• _DIRECTIONS FOR THIS TASK_
Scan the records below. Copy every line in which the word "mining" appears.

Records excerpted from a collection:
====
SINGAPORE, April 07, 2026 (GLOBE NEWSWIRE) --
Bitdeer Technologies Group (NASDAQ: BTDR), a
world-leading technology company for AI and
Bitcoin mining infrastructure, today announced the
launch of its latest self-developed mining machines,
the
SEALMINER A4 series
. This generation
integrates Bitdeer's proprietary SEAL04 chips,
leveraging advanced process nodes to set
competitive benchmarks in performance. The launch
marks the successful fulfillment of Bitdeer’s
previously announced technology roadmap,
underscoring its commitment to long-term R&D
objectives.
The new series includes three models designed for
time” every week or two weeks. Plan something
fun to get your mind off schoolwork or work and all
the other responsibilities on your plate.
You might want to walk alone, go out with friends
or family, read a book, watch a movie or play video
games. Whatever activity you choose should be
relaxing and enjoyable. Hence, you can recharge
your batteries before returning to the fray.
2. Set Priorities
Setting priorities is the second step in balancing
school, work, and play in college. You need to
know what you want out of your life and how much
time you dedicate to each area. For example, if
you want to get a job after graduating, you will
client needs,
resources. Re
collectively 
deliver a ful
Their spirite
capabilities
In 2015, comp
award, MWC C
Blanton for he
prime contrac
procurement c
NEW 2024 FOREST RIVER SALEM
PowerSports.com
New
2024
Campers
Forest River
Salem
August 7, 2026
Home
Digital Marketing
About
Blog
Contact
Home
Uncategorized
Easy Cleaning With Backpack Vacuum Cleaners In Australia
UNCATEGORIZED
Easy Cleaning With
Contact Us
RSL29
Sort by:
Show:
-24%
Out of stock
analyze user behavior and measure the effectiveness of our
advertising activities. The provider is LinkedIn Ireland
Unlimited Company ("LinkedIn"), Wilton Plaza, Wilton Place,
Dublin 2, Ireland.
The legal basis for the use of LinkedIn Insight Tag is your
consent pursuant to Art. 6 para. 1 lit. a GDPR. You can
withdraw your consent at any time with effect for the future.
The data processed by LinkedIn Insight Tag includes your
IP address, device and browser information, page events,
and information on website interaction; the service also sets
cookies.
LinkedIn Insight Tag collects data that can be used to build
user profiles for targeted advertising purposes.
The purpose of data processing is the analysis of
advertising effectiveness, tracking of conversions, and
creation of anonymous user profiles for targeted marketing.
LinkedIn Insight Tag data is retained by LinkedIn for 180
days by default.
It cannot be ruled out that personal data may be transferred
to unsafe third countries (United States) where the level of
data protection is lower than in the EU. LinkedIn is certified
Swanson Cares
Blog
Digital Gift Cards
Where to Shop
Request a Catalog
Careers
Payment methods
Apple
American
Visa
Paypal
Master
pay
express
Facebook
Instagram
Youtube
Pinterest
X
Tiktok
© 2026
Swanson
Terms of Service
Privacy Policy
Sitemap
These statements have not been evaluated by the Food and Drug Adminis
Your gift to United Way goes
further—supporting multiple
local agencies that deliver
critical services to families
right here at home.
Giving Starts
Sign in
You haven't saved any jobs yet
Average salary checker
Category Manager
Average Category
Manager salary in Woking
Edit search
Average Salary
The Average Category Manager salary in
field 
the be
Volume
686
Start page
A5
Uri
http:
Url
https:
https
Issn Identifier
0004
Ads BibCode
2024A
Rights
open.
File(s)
====
• _SOLVED PROBLEM_
Bitcoin mining infrastructure, today announced the
launch of its latest self-developed mining machines,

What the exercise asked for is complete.